### [Exercise brief]
Look through the material below and return every line that contains "王牌精锐".

### [Available records]
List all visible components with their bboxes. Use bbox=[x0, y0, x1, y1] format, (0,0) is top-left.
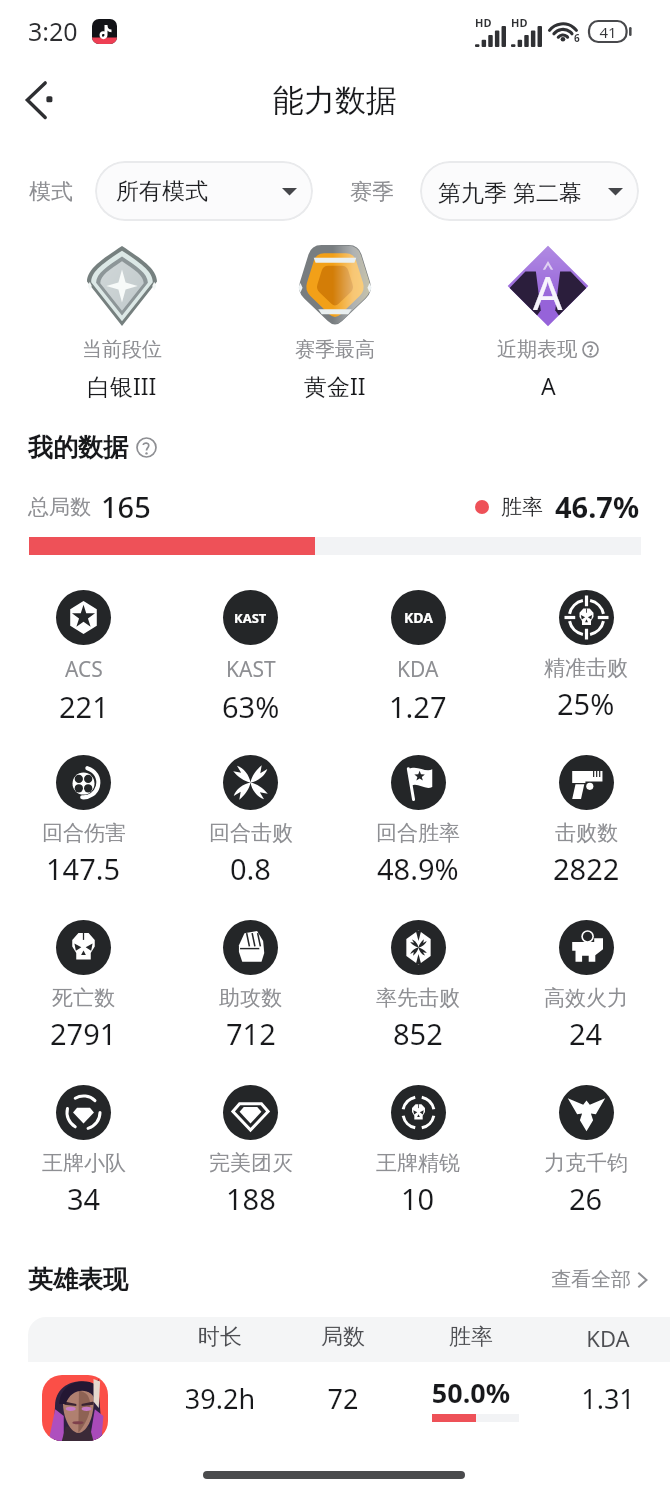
staticText: 能力数据 bbox=[273, 81, 397, 120]
staticText: 模式 bbox=[29, 178, 73, 206]
staticText: 回合胜率 bbox=[376, 820, 460, 846]
staticText: HD bbox=[511, 15, 528, 30]
staticText: 2791 bbox=[50, 1014, 117, 1053]
staticText: 黄金II bbox=[304, 370, 366, 401]
staticText: 第九季 第二幕 bbox=[438, 176, 582, 207]
button[interactable]: 回合伤害 bbox=[0, 755, 167, 920]
staticText: A bbox=[533, 261, 563, 324]
staticText: 胜率 bbox=[416, 1323, 526, 1351]
staticText: 高效火力 bbox=[544, 985, 628, 1011]
staticText: 63% bbox=[222, 687, 280, 726]
staticText: 1.27 bbox=[389, 687, 447, 726]
staticText: 50.0% bbox=[416, 1374, 526, 1411]
button[interactable]: 回合胜率 bbox=[334, 755, 502, 920]
staticText: 24 bbox=[569, 1014, 603, 1053]
staticText: ACS bbox=[65, 655, 103, 684]
button[interactable]: 所有模式 bbox=[95, 161, 313, 221]
staticText: 46.7% bbox=[555, 487, 640, 526]
button[interactable]: 高效火力 bbox=[502, 920, 670, 1085]
staticText: 39.2h bbox=[165, 1380, 275, 1417]
staticText: 26 bbox=[569, 1179, 603, 1218]
staticText: 赛季 bbox=[350, 178, 394, 206]
staticText: 1.31 bbox=[553, 1380, 663, 1417]
button[interactable]: 当前段位 bbox=[22, 240, 222, 401]
staticText: 147.5 bbox=[46, 849, 121, 888]
staticText: 25% bbox=[557, 684, 615, 723]
staticText: 率先击败 bbox=[376, 985, 460, 1011]
staticText: 英雄表现 bbox=[28, 1264, 128, 1295]
staticText: 221 bbox=[59, 687, 109, 726]
button[interactable]: 39.2h bbox=[28, 1362, 670, 1467]
button[interactable]: 率先击败 bbox=[334, 920, 502, 1085]
staticText: 我的数据 bbox=[28, 432, 128, 463]
button[interactable]: 力克千钧 bbox=[502, 1085, 670, 1250]
button[interactable]: 完美团灭 bbox=[167, 1085, 334, 1250]
staticText: 死亡数 bbox=[52, 985, 115, 1011]
staticText: 胜率 bbox=[501, 494, 543, 520]
staticText: 2822 bbox=[553, 849, 620, 888]
button[interactable]: 精准击败 bbox=[502, 590, 670, 755]
button[interactable]: KAST bbox=[167, 590, 334, 755]
staticText: 3:20 bbox=[28, 14, 78, 48]
button[interactable]: 回合击败 bbox=[167, 755, 334, 920]
staticText: 回合击败 bbox=[209, 820, 293, 846]
staticText: A bbox=[541, 370, 556, 401]
button[interactable]: ACS bbox=[0, 590, 167, 755]
staticText: 白银III bbox=[87, 370, 157, 401]
staticText: KDA bbox=[553, 1323, 663, 1353]
staticText: 时长 bbox=[165, 1323, 275, 1351]
staticText: KDA bbox=[404, 608, 433, 627]
button[interactable]: 助攻数 bbox=[167, 920, 334, 1085]
staticText: KAST bbox=[226, 655, 276, 684]
staticText: 总局数 bbox=[28, 494, 91, 520]
staticText: 击败数 bbox=[555, 820, 618, 846]
button[interactable]: 击败数 bbox=[502, 755, 670, 920]
staticText: 852 bbox=[393, 1014, 443, 1053]
staticText: HD bbox=[475, 15, 492, 30]
staticText: 王牌小队 bbox=[42, 1150, 126, 1176]
staticText: 力克千钧 bbox=[544, 1150, 628, 1176]
staticText: 当前段位 bbox=[82, 337, 162, 362]
staticText: 712 bbox=[226, 1014, 276, 1053]
staticText: 助攻数 bbox=[219, 985, 282, 1011]
staticText: 王牌精锐 bbox=[376, 1150, 460, 1176]
staticText: 回合伤害 bbox=[42, 820, 126, 846]
staticText: 精准击败 bbox=[544, 655, 628, 681]
staticText: 72 bbox=[288, 1380, 398, 1417]
button[interactable]: 查看全部 bbox=[551, 1267, 648, 1292]
staticText: 41 bbox=[588, 22, 628, 42]
button[interactable]: Back bbox=[8, 67, 74, 133]
staticText: 188 bbox=[226, 1179, 276, 1218]
staticText: 近期表现 bbox=[497, 337, 577, 362]
button[interactable]: 王牌小队 bbox=[0, 1085, 167, 1250]
staticText: 10 bbox=[401, 1179, 435, 1218]
button[interactable]: 死亡数 bbox=[0, 920, 167, 1085]
staticText: 赛季最高 bbox=[295, 337, 375, 362]
button[interactable]: KDA bbox=[334, 590, 502, 755]
button[interactable]: 赛季最高 bbox=[235, 240, 435, 401]
staticText: 局数 bbox=[288, 1323, 398, 1351]
staticText: KDA bbox=[397, 655, 439, 684]
staticText: KAST bbox=[234, 609, 267, 627]
button[interactable]: 第九季 第二幕 bbox=[420, 161, 639, 221]
button[interactable]: 王牌精锐 bbox=[334, 1085, 502, 1250]
staticText: 完美团灭 bbox=[209, 1150, 293, 1176]
staticText: 查看全部 bbox=[551, 1267, 631, 1292]
staticText: 48.9% bbox=[377, 849, 459, 888]
staticText: 34 bbox=[67, 1179, 101, 1218]
button[interactable]: A bbox=[448, 240, 648, 401]
staticText: 165 bbox=[101, 487, 151, 526]
staticText: 0.8 bbox=[230, 849, 271, 888]
staticText: 6 bbox=[574, 31, 580, 45]
staticText: 所有模式 bbox=[116, 177, 208, 206]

### [Output for this exercise]
staticText: 王牌精锐 bbox=[376, 1150, 460, 1176]
button[interactable]: 王牌精锐 bbox=[334, 1085, 502, 1250]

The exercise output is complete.